No matter how over someone you are, no matter how long it's been since you've even thought about him, no matter how deep you are into a new relationship, it still stings a little when you find out one of your exes is seeing someone else.

It's funny all the nonsensical things we say when we end a relationship. I wish you the best, I see great things in your future, I hope you find someone to be happy with. If only we actually meant what we said. Sometimes I think it would be easier if he just said, "I'm over it, your not what I want, bye," and just walked out the door without another word. Maybe it's the fear of coming off as an asshole, or just the cowardice of facing the truth, but few of us have the courage to do it that way. So often it strolls along in an up and down roller coaster of confusion and betrayal until he finally ends it, or he finds someone else. Yeah it's gonna hurt, but personally I'd rather just pull the bandaid off all at once. Of course, it's different if you're deep into a relationship, but if you've only been dating a short time, just cut it off at the root, move on.

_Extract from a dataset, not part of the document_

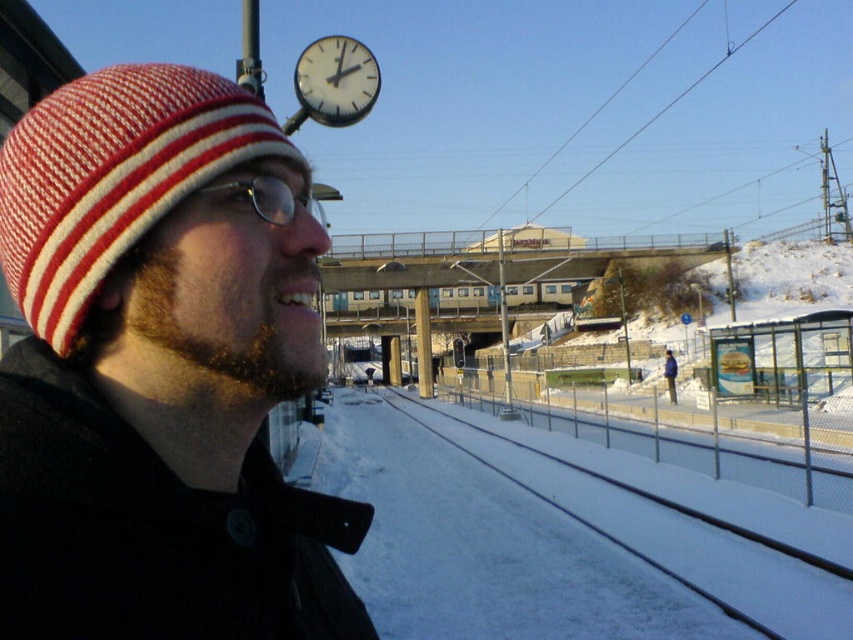 You are standing at the train station and looking at the person in the image. Which object is positioned to the right of the other between the white glossy clock at upper center and the clear plastic glasses at upper center?

The white glossy clock at upper center is positioned to the right of the clear plastic glasses at upper center.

I might have said myself to a boyfriend or two that I wished him the best, that I hoped he found happiness, but frankly I don't think I did at the time. In trying to be mature, trying to move on, trying to be an adult, I have honestly made a sincere effort to wish happiness for all my past loves, boyfriends, and flings. But deep down there is an evil part of me that just wants to see some of them live the rest of their lives in misery, unhappy and alone as retribution for the heartache and pain they left behind. As wrong as that may be, I can't deny that it is down there somewhere. And today, it has reared it's ugly head once again as I somehow came into the knowledge today that not one, but two of my previous love interests are off into new worlds of romance. While I want to be happy for them as I have honestly moved on and am once again happy with my life, it still stings a little to know.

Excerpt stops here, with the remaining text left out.